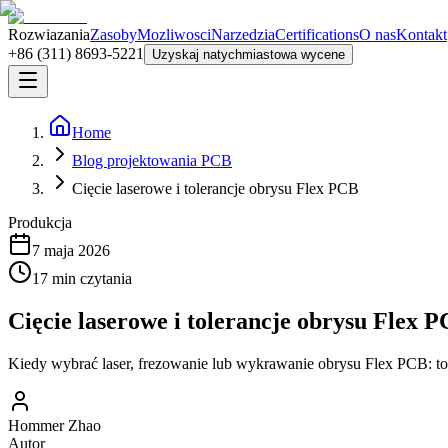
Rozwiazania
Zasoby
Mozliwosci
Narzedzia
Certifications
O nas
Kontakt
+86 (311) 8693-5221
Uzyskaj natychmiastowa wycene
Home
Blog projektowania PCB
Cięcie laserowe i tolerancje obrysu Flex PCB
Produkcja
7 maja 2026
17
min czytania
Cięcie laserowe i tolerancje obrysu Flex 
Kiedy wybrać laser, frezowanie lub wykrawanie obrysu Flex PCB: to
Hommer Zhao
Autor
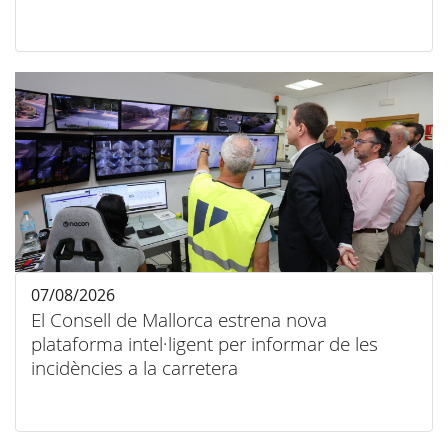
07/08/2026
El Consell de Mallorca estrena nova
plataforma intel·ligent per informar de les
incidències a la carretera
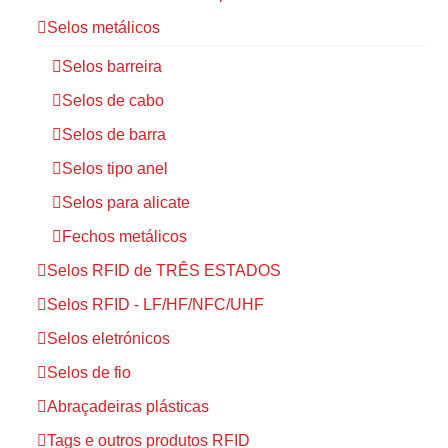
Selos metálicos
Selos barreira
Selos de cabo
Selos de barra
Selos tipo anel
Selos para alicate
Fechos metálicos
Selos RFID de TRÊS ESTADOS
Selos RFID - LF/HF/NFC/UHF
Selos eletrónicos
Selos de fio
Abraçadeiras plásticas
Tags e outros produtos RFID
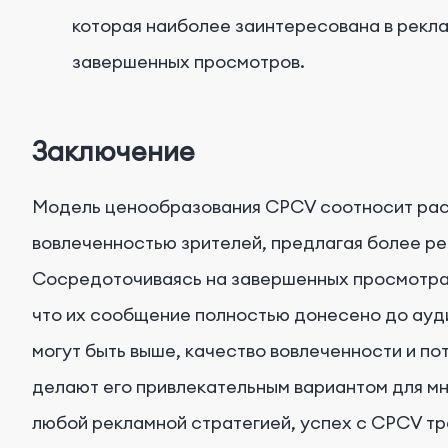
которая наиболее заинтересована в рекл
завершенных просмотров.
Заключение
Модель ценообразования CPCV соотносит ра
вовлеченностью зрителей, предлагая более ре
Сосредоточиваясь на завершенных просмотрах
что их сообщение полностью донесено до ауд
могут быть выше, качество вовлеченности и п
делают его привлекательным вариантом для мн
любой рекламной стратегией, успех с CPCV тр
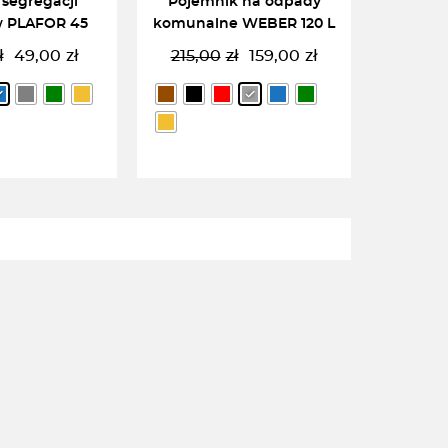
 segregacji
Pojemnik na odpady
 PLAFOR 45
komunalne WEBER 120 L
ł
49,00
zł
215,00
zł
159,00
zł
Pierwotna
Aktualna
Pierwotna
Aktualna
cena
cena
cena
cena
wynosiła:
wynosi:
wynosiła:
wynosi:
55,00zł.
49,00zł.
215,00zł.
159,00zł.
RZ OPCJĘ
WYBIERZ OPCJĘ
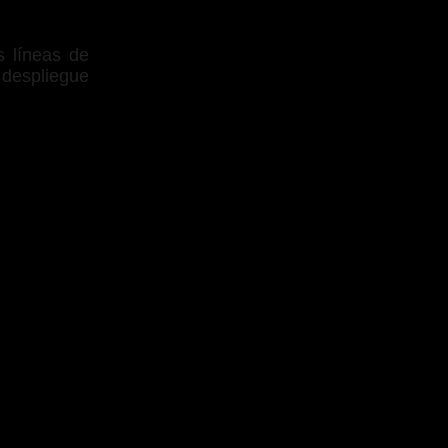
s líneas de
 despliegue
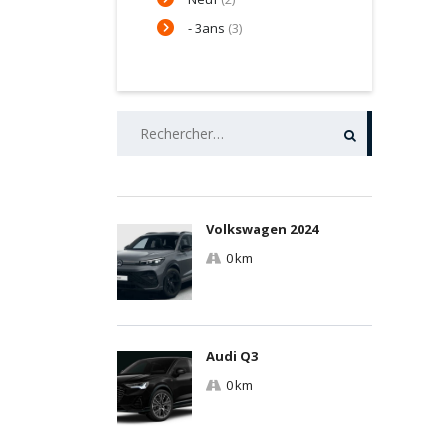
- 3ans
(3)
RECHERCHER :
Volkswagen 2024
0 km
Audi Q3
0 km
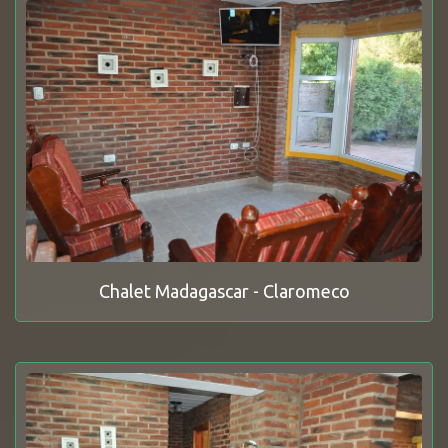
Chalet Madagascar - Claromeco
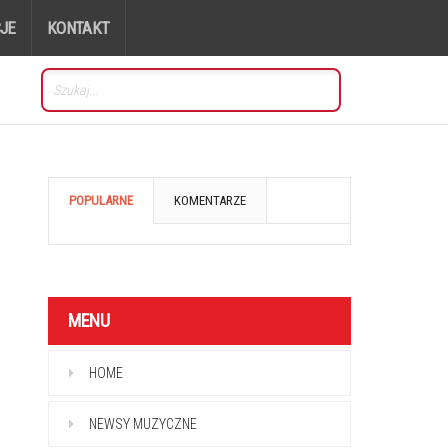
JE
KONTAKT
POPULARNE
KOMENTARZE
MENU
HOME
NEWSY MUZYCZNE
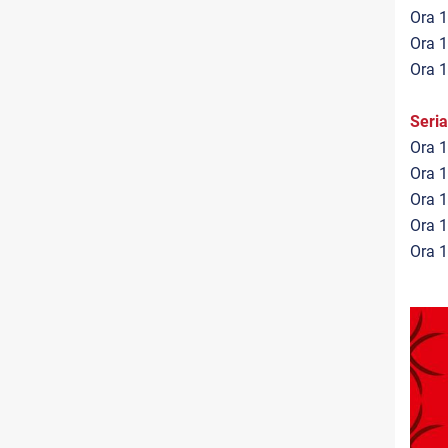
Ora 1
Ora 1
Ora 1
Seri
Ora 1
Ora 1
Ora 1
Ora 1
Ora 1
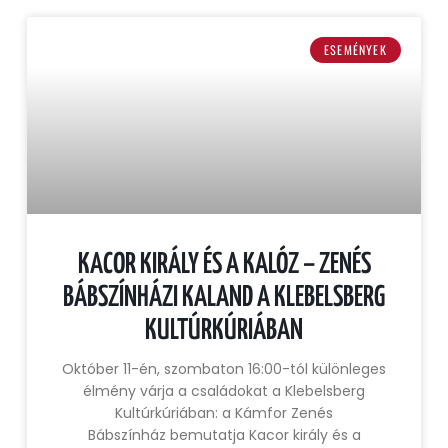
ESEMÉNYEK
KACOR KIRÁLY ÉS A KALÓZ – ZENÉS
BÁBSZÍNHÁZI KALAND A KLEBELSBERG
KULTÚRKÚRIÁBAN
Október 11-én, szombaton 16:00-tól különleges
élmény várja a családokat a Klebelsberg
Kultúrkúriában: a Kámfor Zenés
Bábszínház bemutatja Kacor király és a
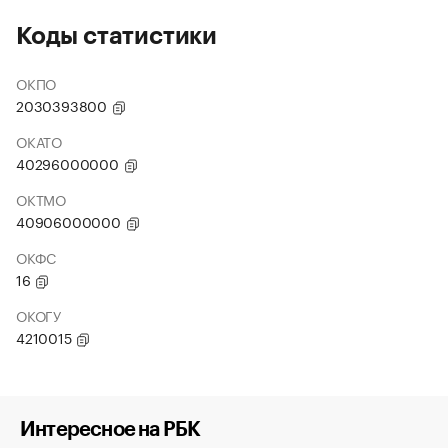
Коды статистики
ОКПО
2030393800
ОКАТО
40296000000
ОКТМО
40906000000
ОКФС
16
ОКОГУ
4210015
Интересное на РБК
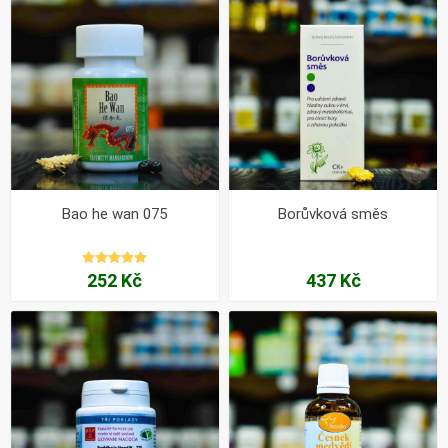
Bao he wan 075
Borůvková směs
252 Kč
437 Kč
■ ■ ■ ■ ■ ■ ■
■ **Directions**
Give back every record above exactly as written, skipping each picture.

■ **Written reply**
Rozwiazania
Zasoby
Mozliwosci
Narzedzia
Certifications
O nas
Kontakt
+86 (311) 8693-5221
Uzyskaj natychmiastowa wycene
Home
Blog projektowania PCB
Cięcie laserowe i tolerancje obrysu Flex PCB
Produkcja
7 maja 2026
17
min czytania
Cięcie laserowe i tolerancje obrysu Flex 
Kiedy wybrać laser, frezowanie lub wykrawanie obrysu Flex PCB: to
Hommer Zhao
Autor
07/08/2026
El Consell de Mallorca estrena nova
plataforma intel·ligent per informar de les
incidències a la carretera
Selos metálicos
Selos barreira
Selos de cabo
Selos de barra
Selos tipo anel
Selos para alicate
Fechos metálicos
Selos RFID de TRÊS ESTADOS
Selos RFID - LF/HF/NFC/UHF
Selos eletrónicos
Selos de fio
Abraçadeiras plásticas
Tags e outros produtos RFID
которая наиболее заинтересована в рекл
завершенных просмотров.
Заключение
Модель ценообразования CPCV соотносит ра
вовлеченностью зрителей, предлагая более ре
Сосредоточиваясь на завершенных просмотрах
что их сообщение полностью донесено до ауд
могут быть выше, качество вовлеченности и п
делают его привлекательным вариантом для мн
любой рекламной стратегией, успех с CPCV тр
 segregacji
Pojemnik na odpady
 PLAFOR 45
komunalne WEBER 120 L
ł
49,00
zł
215,00
zł
159,00
zł
Pierwotna
Aktualna
Pierwotna
Aktualna
cena
cena
cena
cena
wynosiła:
wynosi:
wynosiła:
wynosi:
55,00zł.
49,00zł.
215,00zł.
159,00zł.
RZ OPCJĘ
WYBIERZ OPCJĘ
s líneas de
 despliegue
- 3ans
(3)
RECHERCHER :
Volkswagen 2024
0 km
Audi Q3
0 km
Chalet Madagascar - Claromeco
JE
KONTAKT
POPULARNE
KOMENTARZE
MENU
HOME
NEWSY MUZYCZNE
Ora 1
Ora 1
Ora 1
Seri
Ora 1
Ora 1
Ora 1
Ora 1
Ora 1
ESEMÉNYEK
KACOR KIRÁLY ÉS A KALÓZ – ZENÉS
BÁBSZÍNHÁZI KALAND A KLEBELSBERG
KULTÚRKÚRIÁBAN
Október 11-én, szombaton 16:00-tól különleges
élmény várja a családokat a Klebelsberg
Kultúrkúriában: a Kámfor Zenés
Bábszínház bemutatja Kacor király és a
Коды статистики
ОКПО
2030393800
ОКАТО
40296000000
ОКТМО
40906000000
ОКФС
16
ОКОГУ
4210015
Интересное на РБК
Bao he wan 075
Borůvková směs
252 Kč
437 Kč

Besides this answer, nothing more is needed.